When she was gone his father had pretty much fallen apart. Jared took care of him best he could. But it wasn’t the same. He could never replace Momma. His poppa had tried after that. Tried to make up for their loss. Tried to be patient. He hardly ever lost his temper. Jared remembers the time he did. It was a month or so after his mother’s passing. Jared didn’t remember now what they were doing but something came up that his momma loved and for a second his father had forgotten. Had told Jared he should go get her because … And then he stopped.
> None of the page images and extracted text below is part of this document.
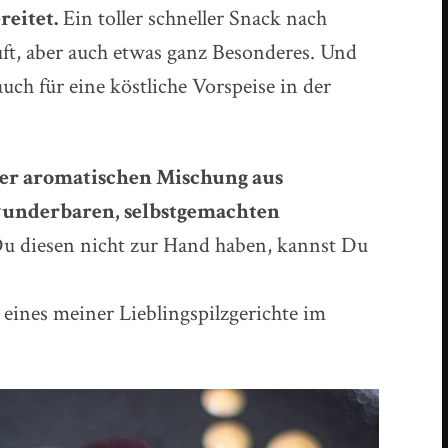
reitet.
Ein toller schneller Snack nach
uft, aber auch etwas ganz Besonderes. Und
ch für eine köstliche Vorspeise in der
ner aromatischen Mischung aus
underbaren, selbstgemachten
Du diesen nicht zur Hand haben, kannst Du
 eines meiner Lieblingspilzgerichte im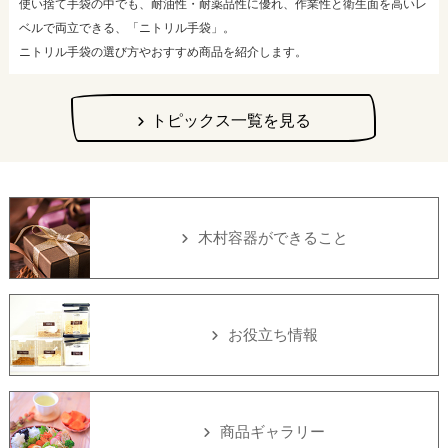
使い捨て手袋の中でも、耐油性・耐薬品性に優れ、作業性と衛生面を高いレ
ベルで両立できる、「ニトリル手袋」。
ニトリル手袋の選び方やおすすめ商品を紹介します。
トピックス一覧を見る
木村容器ができること
お役立ち情報
商品ギャラリー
He’d looked at Jared and after a moment his eyes got hard. Frozen on Jared. “Dammit, don’t you feel it?!” he’d yelled. “Don’t you realize she’s gone forever? That we’re never going to hear her laugh again? You just sit there looking the same. Always the damn same! She said it wasn’t so. That inside you were filled with colors and starbursts and that it was just invisible to us. But what if she was wrong and this is all there is?”
Jared had looked at his poppa and apologized that day not knowing for what, like he had a million times before. Only that seemed to hurt his father even more. The older man had cried and apologized back like his heart was breaking. Jared allowed his father to squeeze him much too tight and forced back the nausea that brought. After that he worked even harder with his therapists, fighting to become really good at every trick in the book. So that he could be what his father wanted. What everyone wanted. And in time, it got better, back to normal. His poppa understood him better than anyone and would even call him on it sometimes when he realized that Jared was faking it. Told him to be honest. Be himself because it didn’t mean anything if it wasn’t true.
The door opens and Jared stares straight ahead as Tom and Jensen pass by slowly. He feels Jen’s eyes on him. Like they are pleading but Jared doesn’t know what the other man is asking. He hopes it’s not some sort of illicit friends with benefits arrangement because Jared just isn’t equipped to handle that. Except the weird question in the bathroom didn’t feel like Jensen was asking for that. It felt like Jensen was working extra hard to break Jared’s heart.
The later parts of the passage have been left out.